Champaign will consider lower parking lot requirement for University buildings

By Jessie Webster

Tweet: Champaign is considering a move to eliminate parking requirements on campus. 

Kimberly Casey, senior in ACES, said bringing a car to campus was convenient for her because there are no buses to take her home from the University; however, a city of Champaign motion to decrease required parking could make it more difficult for students like Casey to keep their cars on campus.

“Sometimes I feel like (city planners) don’t think about that when they decide to reduce parking,” Casey said. “There are a lot of us who have to bring our cars to campus because there’s no other way for us to get home.”

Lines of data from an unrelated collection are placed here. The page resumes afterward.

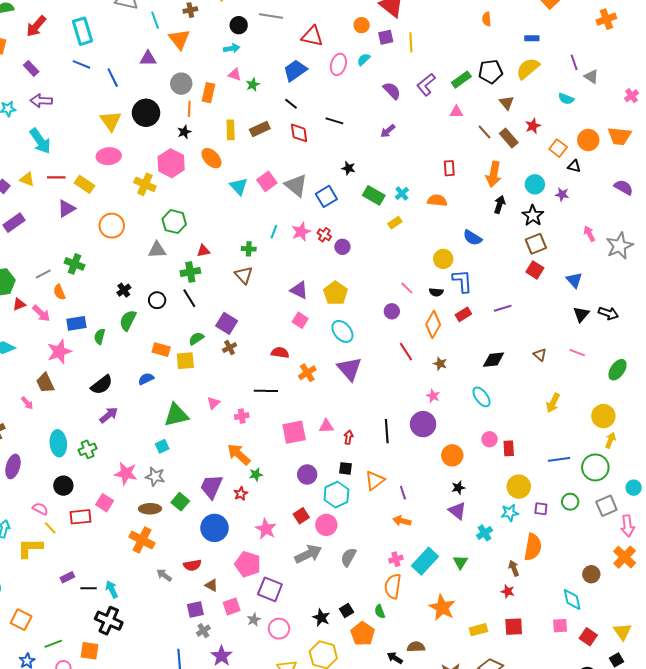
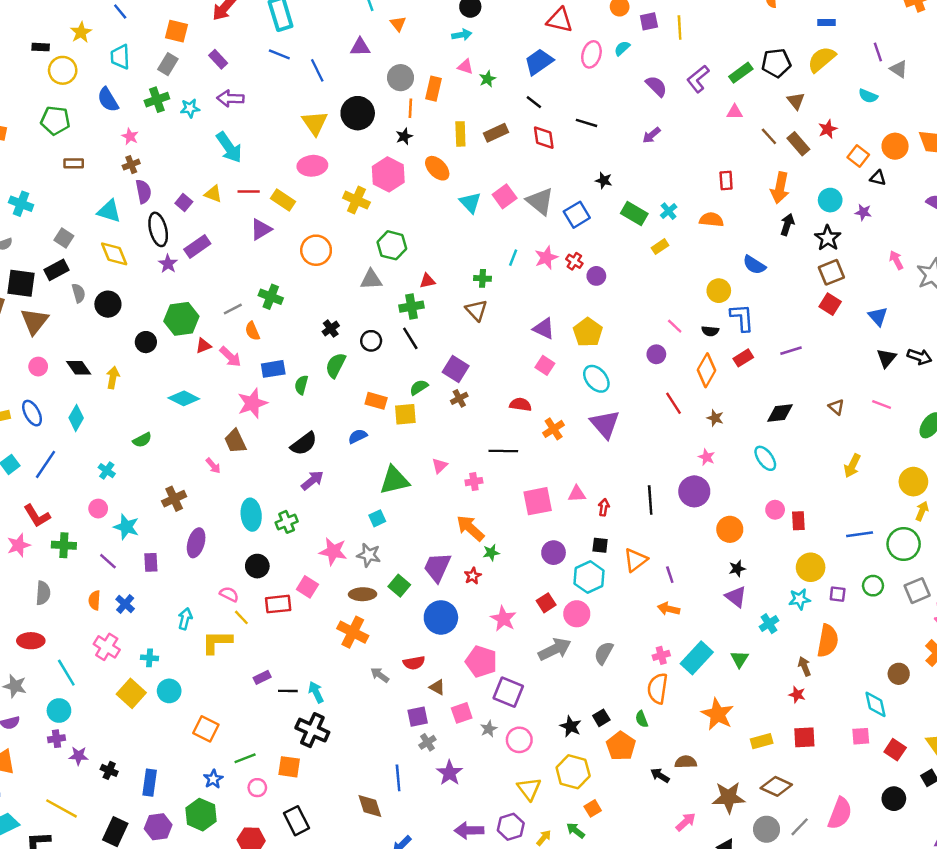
orange triangle: (179, 39) -> (398, 24), size x0.6

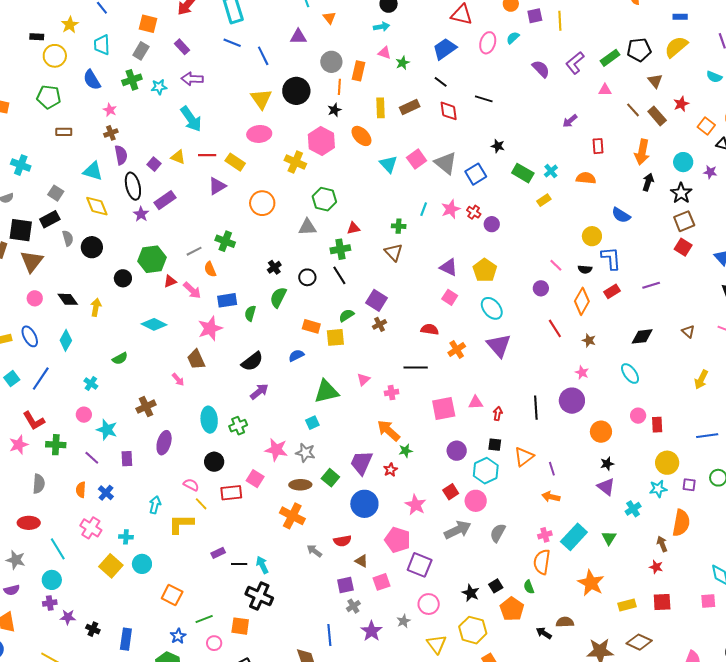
purple arrow: (651, 135) -> (570, 121), moved
gray star: (489, 729) -> (404, 621), moved

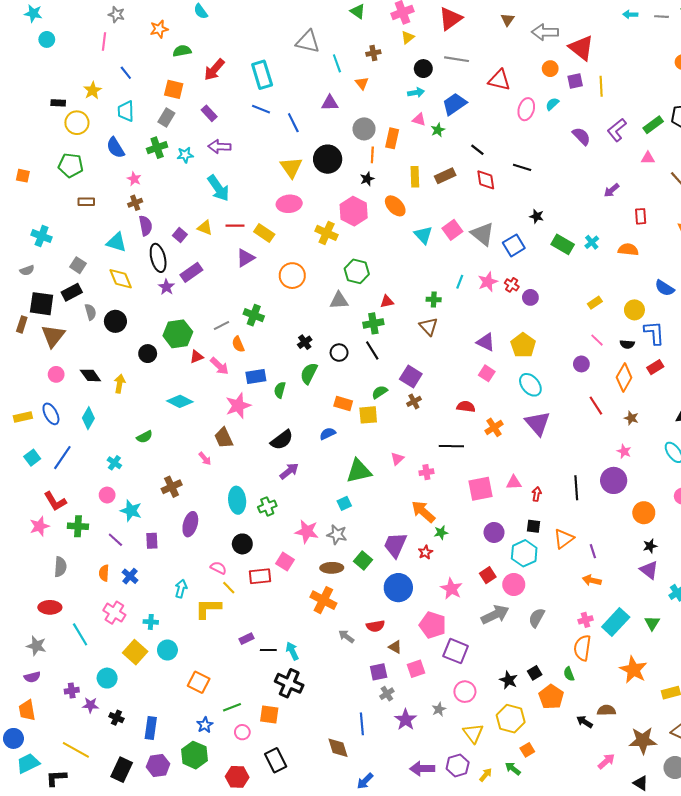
blue trapezoid: (445, 49) -> (454, 104), moved
yellow rectangle: (544, 200) -> (595, 303), moved
cyan circle: (52, 580) -> (107, 678), moved

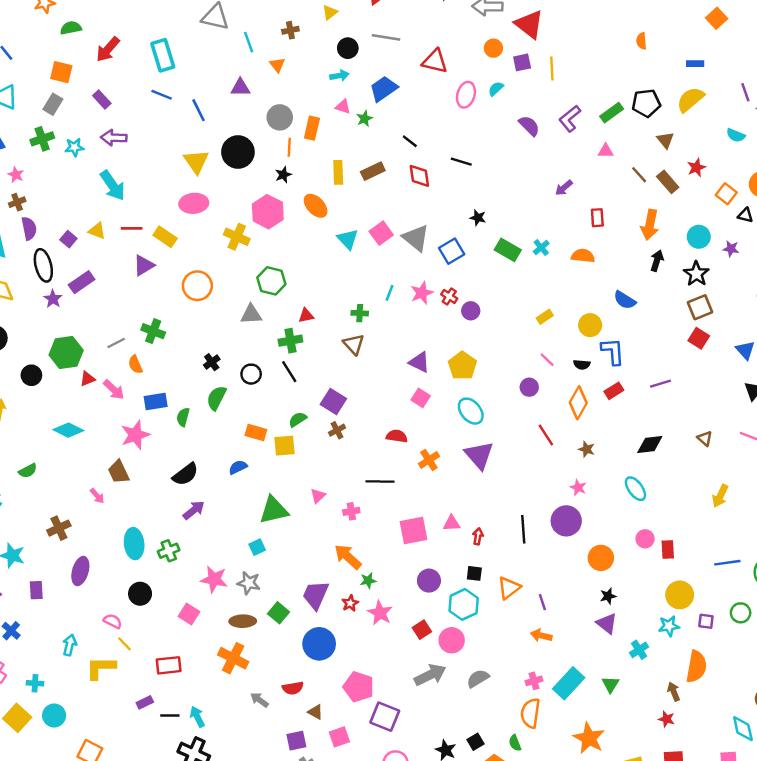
red rectangle: (260, 576) -> (169, 665), moved
pink star: (451, 589) -> (380, 613), moved
gray semicircle: (537, 618) -> (478, 678), turned 30

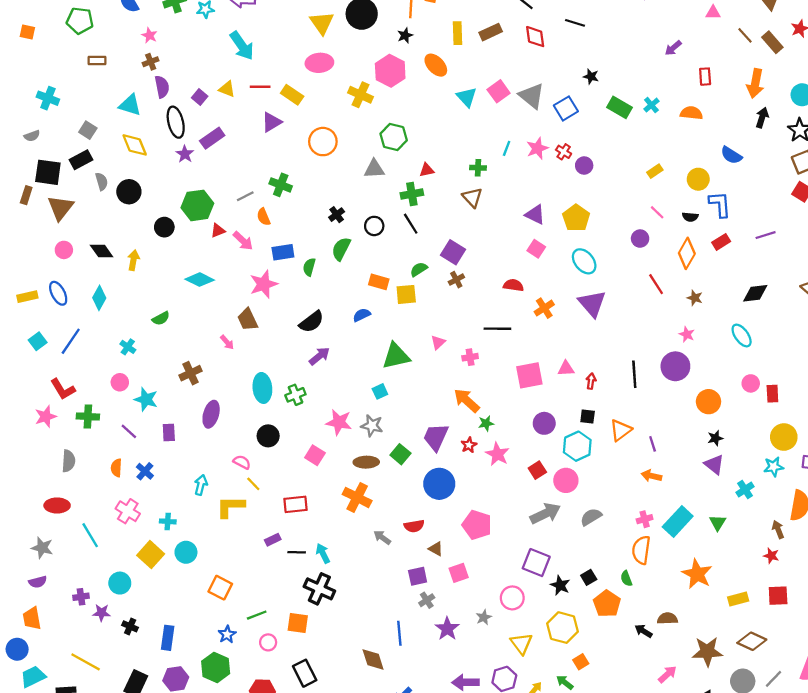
purple square: (385, 717) -> (536, 563), moved

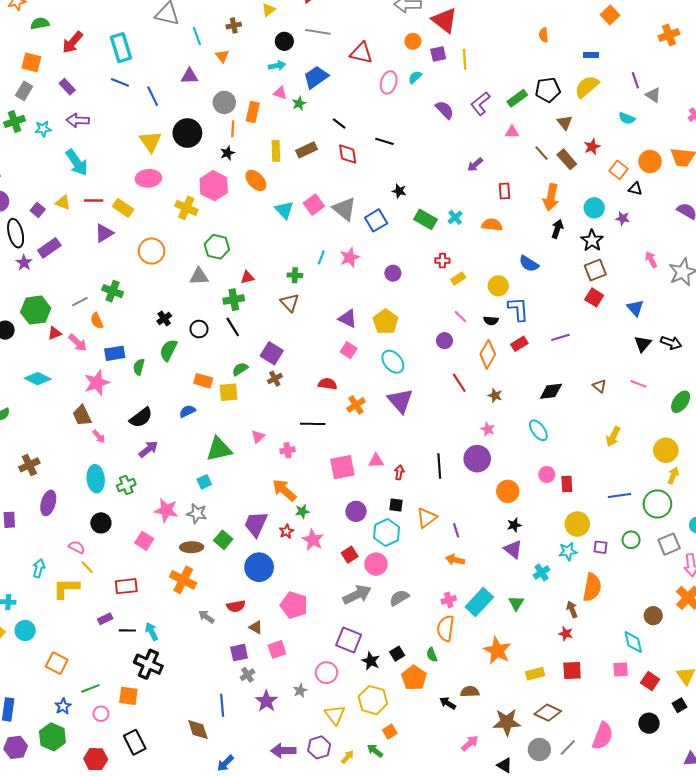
red cross: (564, 152) -> (442, 261), moved, turned -32
pink arrow: (227, 342) -> (99, 437), moved

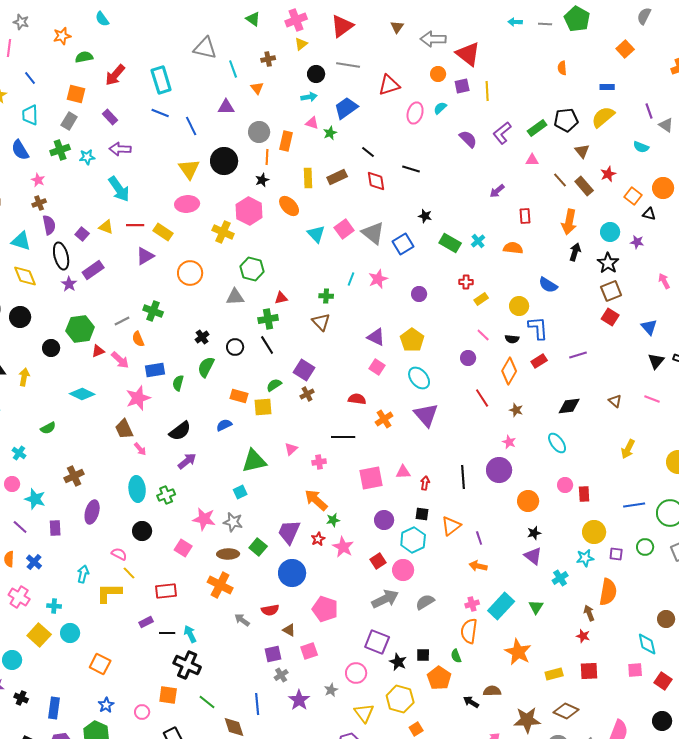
red triangle: (361, 53) -> (389, 85), turned -30
black square: (397, 654) -> (423, 655), turned 32
green line: (90, 688) -> (207, 702), moved, turned 60

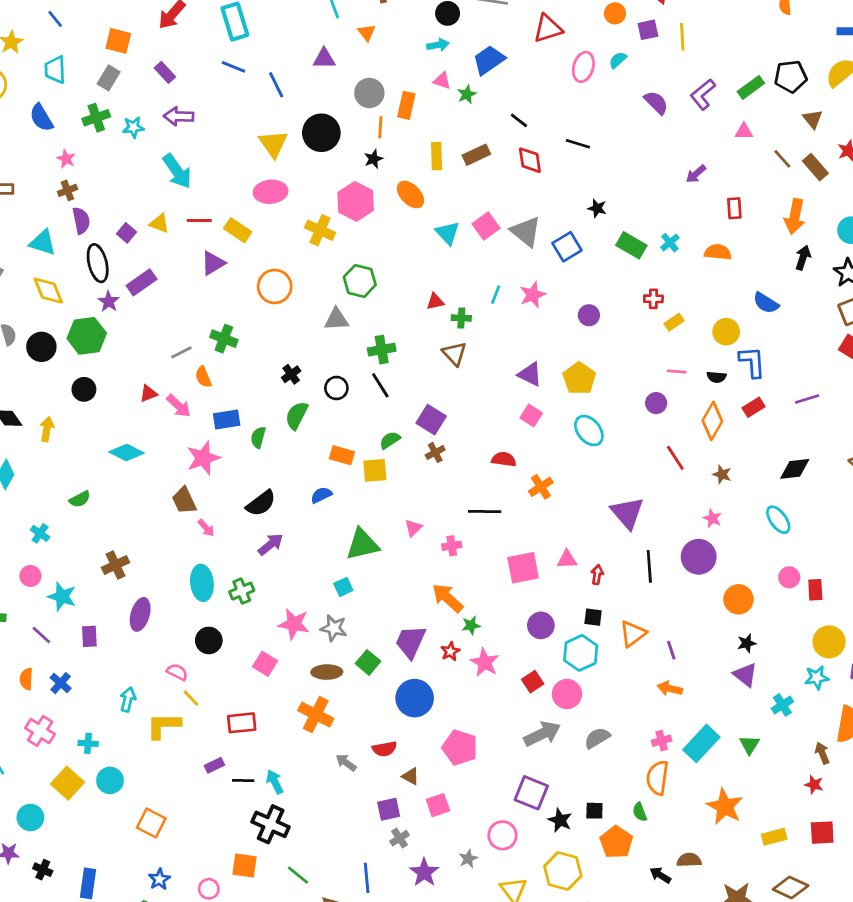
red triangle: (281, 298) -> (435, 302), moved
green hexagon: (80, 329) -> (87, 336), moved
pink line: (483, 335) -> (677, 372), turned -40
purple triangle: (426, 415) -> (627, 513), moved

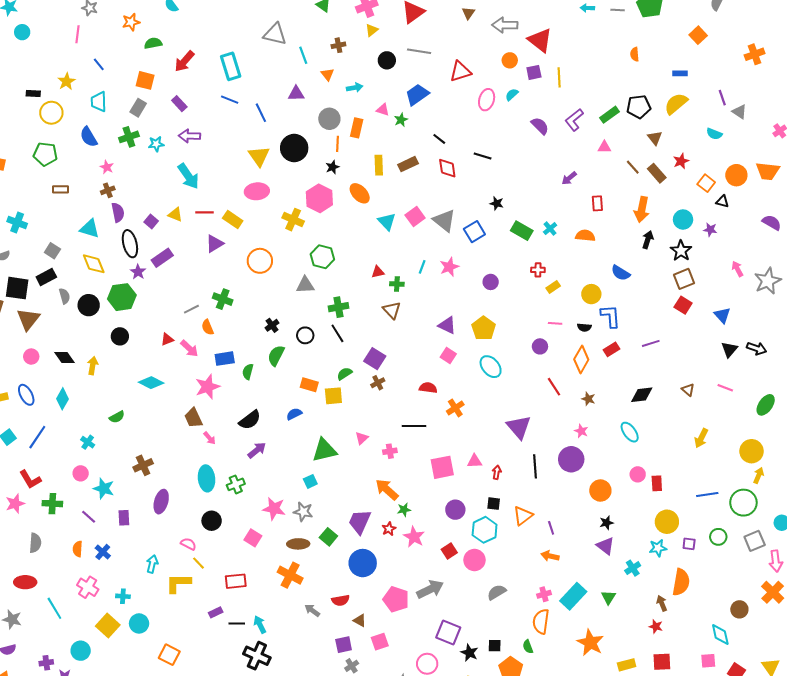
cyan arrow: (438, 45) -> (355, 88), moved
gray arrow: (542, 734) -> (430, 589), moved

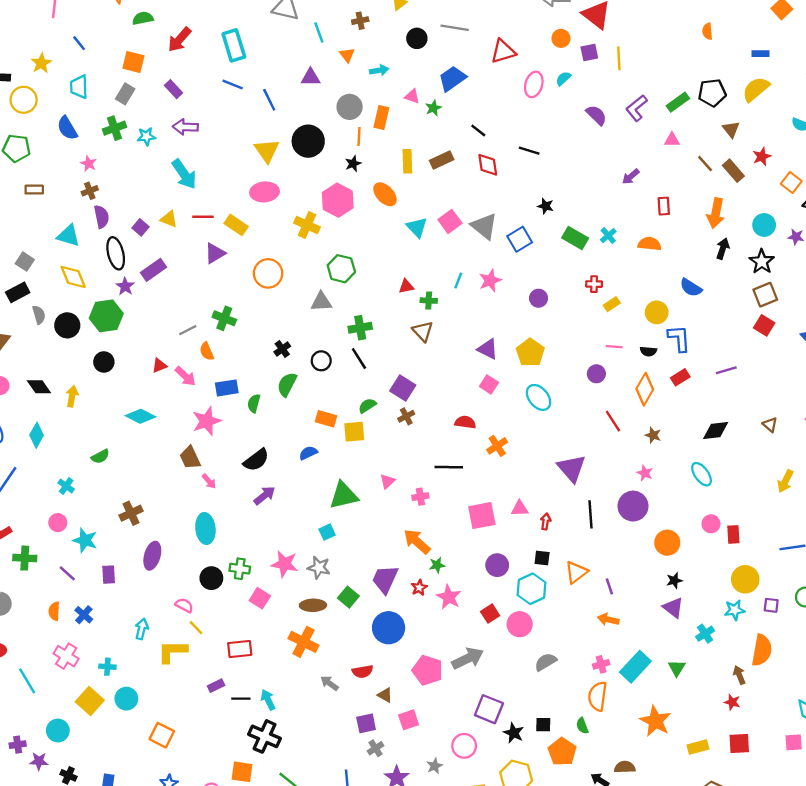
green cross: (236, 484) -> (240, 569), moved, turned 30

A decline in students’ use of campus parking led the city of Champaign to consider reversing its requirement that all University buildings must include parking.

City-owned parking spaces are about 70 percent full, said Ben Leroy, associate planner for the city of Champaign, despite dropping parking fees to maintain their occupancy.

“We have kind of come to the realization that we’re requiring much too much parking for what students actually want on campus,” Leroy said.

He said this decline in parking further supports Champaign’s Planning and Development Department’s consideration to no longer require buildings on campus to include parking lots.

According to Leroy, a collaboration between the cities of Champaign and Urbana, the Mass Transit District and several other agencies in 1999 produced the Campus Area Transportation Study, which laid out a vision and set of goals for an ideal system of transportation at the University.

The study led to several projects, such the reduction of Green Street from a four-lane to a two-lane street, which is much more conducive to biking and foot traffic, LeRoy said.

“U of I Parking currently has approximately 16,000 parking spaces — 2,150 of these parking spaces are meters, 370 are reserved spaces,” said Michelle Wahl, University director of parking.

Wahl said 9,930 faculty and student parking spaces have been purchased or renewed thus far, however that does not reflect how many cars are brought to campus daily.

Catering to vehicles has been the norm in almost every American city for decades, Leroy said, and Champaign has been requiring parking at buildings for decades. However, these practices are becoming increasingly dated.

“What we have started to realize as a community and kind of a broader planning discipline is that requiring parking can often run counter to making a place livable and accessible for walkers and bikers,” said Leroy.

According to Leroy, these beliefs are supported by several landlords and developers on campus, who have reported to the department that some apartment buildings have parking vacancy rates between 20 and 40 percent.

Jacquelyn Negrete, junior in Business, said she brought a car to campus last year but chose not to this year.

“I just feel like they could probably lower the prices a little bit more and it wouldn’t make a huge difference,” Negrete said. “It’s already hard to find affordable parking as it is, and no longer requiring a set amount of (parking spaces) could make it worse.”

According to Leroy, asking landlords to lower the price of parking doesn’t benefit students in the long run because landlords will reduce parking fees to attract students, but will make up for the cost in the rent.

Ultimately, Leroy said, the planning and development department believes eliminating the parking requirement on campus is the best solution for everyone involved because it allows students to have a say in where they live, and gives developers the opportunity to create an environment for specific market niches.

“We trust our developers and landlords, and our students, to make the right choices for themselves,” Leroy said. “The University often advises new students that it is not necessary to bring a car to campus, which is now becoming more significant than ever.”